Facebook (NASDAQ:FB) is trying to close the gap between humans and computers in facial recognition as the company says it has developed a technology that recognizes whether two different images are displaying the same face -- an ability that comes very close to replicating human ability to make the distinction.

The new technology, called DeepFace, is claimed to be 97.25 percent accurate, reducing the margin of error with current state-of-the-art technology by more than 25 percent. According to Facebook, DeepFace is closely approaching human-level performance, which has scored 97.5 percent in the same standardized test.

“In modern face recognition, the conventional pipeline consists of four stages: detect => align => represent => classify,” Facebook said in a research paper, released last week. “We revisit both the alignment step and the representation step by employing explicit 3D face modeling in order to apply a piecewise affine transformation, and derive a face representation from a nine-layer deep neural network.”
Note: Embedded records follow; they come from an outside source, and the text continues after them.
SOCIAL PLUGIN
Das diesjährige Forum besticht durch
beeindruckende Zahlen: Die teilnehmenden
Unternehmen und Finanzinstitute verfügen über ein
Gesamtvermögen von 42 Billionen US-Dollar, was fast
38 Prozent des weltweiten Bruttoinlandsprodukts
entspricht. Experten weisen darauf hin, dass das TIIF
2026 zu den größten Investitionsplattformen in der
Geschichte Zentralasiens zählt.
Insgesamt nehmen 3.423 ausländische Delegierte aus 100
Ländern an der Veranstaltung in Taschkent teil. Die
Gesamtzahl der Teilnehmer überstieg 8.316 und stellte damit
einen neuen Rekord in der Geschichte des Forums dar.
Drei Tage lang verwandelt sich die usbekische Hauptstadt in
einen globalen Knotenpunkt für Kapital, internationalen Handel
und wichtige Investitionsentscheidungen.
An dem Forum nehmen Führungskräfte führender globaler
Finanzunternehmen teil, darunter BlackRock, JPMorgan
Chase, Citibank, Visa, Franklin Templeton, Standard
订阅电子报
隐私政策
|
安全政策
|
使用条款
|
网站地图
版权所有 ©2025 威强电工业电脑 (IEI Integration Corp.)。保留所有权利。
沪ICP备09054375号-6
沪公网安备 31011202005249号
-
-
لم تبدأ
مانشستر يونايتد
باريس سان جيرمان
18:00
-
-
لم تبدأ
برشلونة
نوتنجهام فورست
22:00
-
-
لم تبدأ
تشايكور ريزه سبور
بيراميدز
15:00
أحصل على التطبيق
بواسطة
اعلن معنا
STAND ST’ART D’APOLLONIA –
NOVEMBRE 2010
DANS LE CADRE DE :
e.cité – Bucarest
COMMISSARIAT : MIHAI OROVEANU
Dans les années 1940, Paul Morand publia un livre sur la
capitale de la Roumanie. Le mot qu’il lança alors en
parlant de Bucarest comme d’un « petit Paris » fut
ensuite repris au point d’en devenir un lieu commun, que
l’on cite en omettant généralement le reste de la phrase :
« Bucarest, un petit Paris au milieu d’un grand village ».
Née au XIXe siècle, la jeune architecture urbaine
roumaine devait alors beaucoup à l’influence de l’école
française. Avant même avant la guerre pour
According to the paper, DeepFace maps out a 3D model of an “average” forward-looking face, and then makes a flat model, which is filtered by color to characterize specific facial elements. To make the technology more accurate, Facebook said it used 4.4 million images of faces from 4,030 different people on its network.

Although DeepFace still remains in the research phase, Facebook released the paper to get feedback from the research community ahead of presenting it at the IEEE Conference on Computer Vision and Pattern Recognition in June, MIT Technology Review reported Monday.

Here is an excerpt from the research paper, released by Facebook:

An ideal face classifier would recognize face in accuracy that is only matched by humans. The underlying face descriptor would need to be invariant to pose, illumination, expression, and image quality. It should also be general, in the sense that it could be applied to various populations with little modifications, if any at all. In addition, short descriptors are preferable, and if possible, sparse features. Certainly, rapid computation time is also a concern. We believe that this work, which departs from the recent trend of using more features and employing a more powerful metric learning technique, has addressed this challenge, closing the vast majority of this performance gap.